Когда она вошла через полчаса в спальню, Николаев уже спал.
Она осторожно разделась и прилегла с краю. Закрыла глаза. И сразу же возник пихтовник, Сергей лезет на верхушку пихты и режет веники для бани. Внизу ветки уже старые, иголки твердые, а вверху мягкие, молодые и нежные.
Набросав с верха веток, он зовет ее подняться к нему. Она легко добирается по смолистой пихте к макушке, где стоит Киров, и ее не пугает страшная высота. Сергей подхватывает ее и прижимает к себе.
— Посмотри, — шепчет он.
Сквозь пушистые короткие ветки сверху видна вся округа. Белые с черными прогалинами поля, а между ними в узкой ложбине похожая на перевернутую лодку, припорошенную снегом, приютилась ее деревушка, куда родители перебрались из Латвии. Она прожила в ней до семнадцати лет, а потом поехала в Лугу учиться. По одной из дорог медленно тянется телега с сеном. Лошадь плетется еле-еле, хотя воз небольшой. Возница дремлет, закутавшись в овчинный тулуп. А дальше волнами черно-белый лес, уходящий далеко к горизонту. Солнца нет, небо набухло, и еще через секунду начинает идти снег, словно вчера и не было теплого весеннего дня.

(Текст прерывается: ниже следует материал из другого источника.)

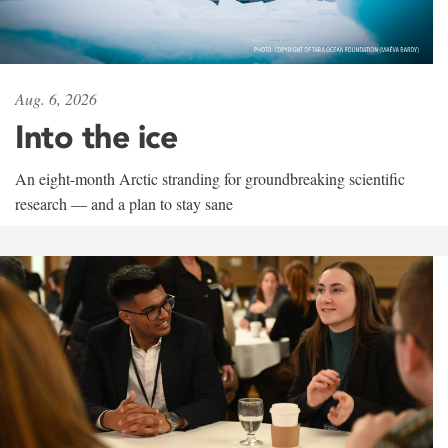
Aug. 6, 2026
Into the ice
An eight-month Arctic stranding for groundbreaking scientific
research — and a plan to stay sane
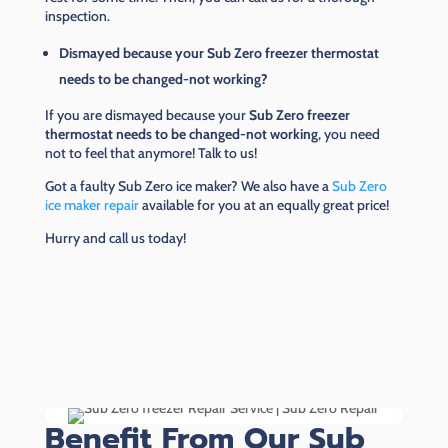
inspection.
Dismayed because your Sub Zero freezer thermostat
needs to be changed-not working?
If you are dismayed because your
Sub Zero freezer
thermostat needs to be changed-not working
, you need
not to feel that anymore! Talk to us!
Got a faulty Sub Zero ice maker? We also have a
Sub Zero
ice maker repair
available for you at an equally great price!
Hurry and call us today!
Benefit From Our Sub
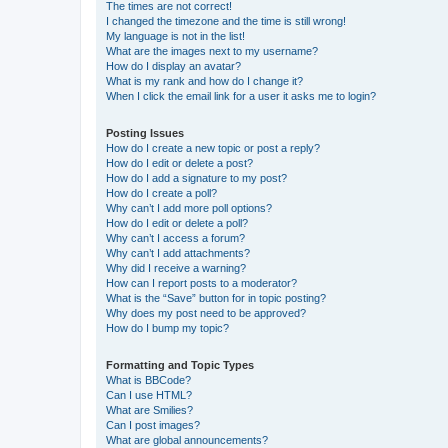
The times are not correct!
I changed the timezone and the time is still wrong!
My language is not in the list!
What are the images next to my username?
How do I display an avatar?
What is my rank and how do I change it?
When I click the email link for a user it asks me to login?
Posting Issues
How do I create a new topic or post a reply?
How do I edit or delete a post?
How do I add a signature to my post?
How do I create a poll?
Why can’t I add more poll options?
How do I edit or delete a poll?
Why can’t I access a forum?
Why can’t I add attachments?
Why did I receive a warning?
How can I report posts to a moderator?
What is the “Save” button for in topic posting?
Why does my post need to be approved?
How do I bump my topic?
Formatting and Topic Types
What is BBCode?
Can I use HTML?
What are Smilies?
Can I post images?
What are global announcements?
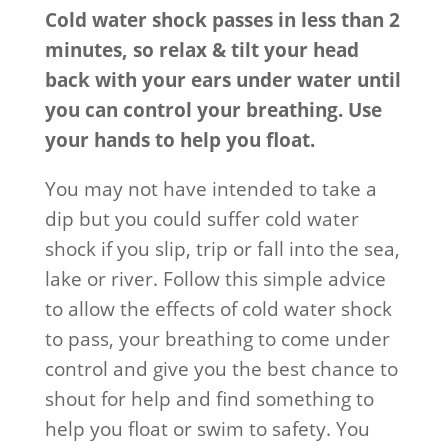
Cold water shock passes in less than 2
minutes, so relax & tilt your head
back with your ears under water until
you can control your breathing. Use
your hands to help you float.
You may not have intended to take a
dip but you could suffer cold water
shock if you slip, trip or fall into the sea,
lake or river. Follow this simple advice
to allow the effects of cold water shock
to pass, your breathing to come under
control and give you the best chance to
shout for help and find something to
help you float or swim to safety. You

— Ну как? — спросил Киров.
— Красиво, — прошептала она. — Вон мой дом, второй с дальнего края…
— Хочешь, заедем туда? — предложил Киров.
— Нет, пусть он останется таким, каким я его запомнила, — ответила Мильда.
Потянуло дымком с поляны, где егерь Василий Митрофанович зажаривал на вертеле кабанью ногу. Снег шуршал в пихтовой хвое, день медленно гас, прибавляя синьки в воздухе, а они, глупые, залезли на дерево и уже полчаса стоят, обнявшись, наслаждаясь покоем и тишиной леса.
— Мироныч! Ау! Миля! Нога готова! Где вы там? — кричит Василий Митрофанович. — Пора спускаться.
Рюмка водки и маленький кусочек пахнущего дымком нежного мяса молодого кабаненка вскружили голову. Митрофаныч наливает еще, но Киров решительно отказывается: надо еще в баню идти. Веники нарезаны, баня настоялась.
Они парятся всласть, Мильда не выдерживает обжигающего воздуха крепко натопленной баньки по-черному, и первая выскакивает в снег, кричит, падая в сугроб. Еще через мгновение вылетает Сергей, гоняется за ней по пушистому снегу, как оглашенный. Вокруг никого: лес, избушка егеря и банька. Василий Митрофаныч, наблюдая за ними, тоже хохочет, изредка прикладываясь к рюмашке. Они залетают снова в баню, Сергей выплескивает целый ковш на раскаленную каменку, Мильда приседает на корточки, но обжигающее облако заставляет ее лечь на пол. Сам Сергей вынужден присесть, хватается за уши.
— Уши еще в юности прижег, и теперь мочи нет терпеть, — кричит он, выскакивает в предбанник и, надев треух Митрофаныча, врывается обратно, залезает на полок и жарится снова до жгучей красноты по всему телу. И с радостным воплем снова выскакивает в снег. Потом он моет ее, и они целуются, охваченные жаром и новой страстью.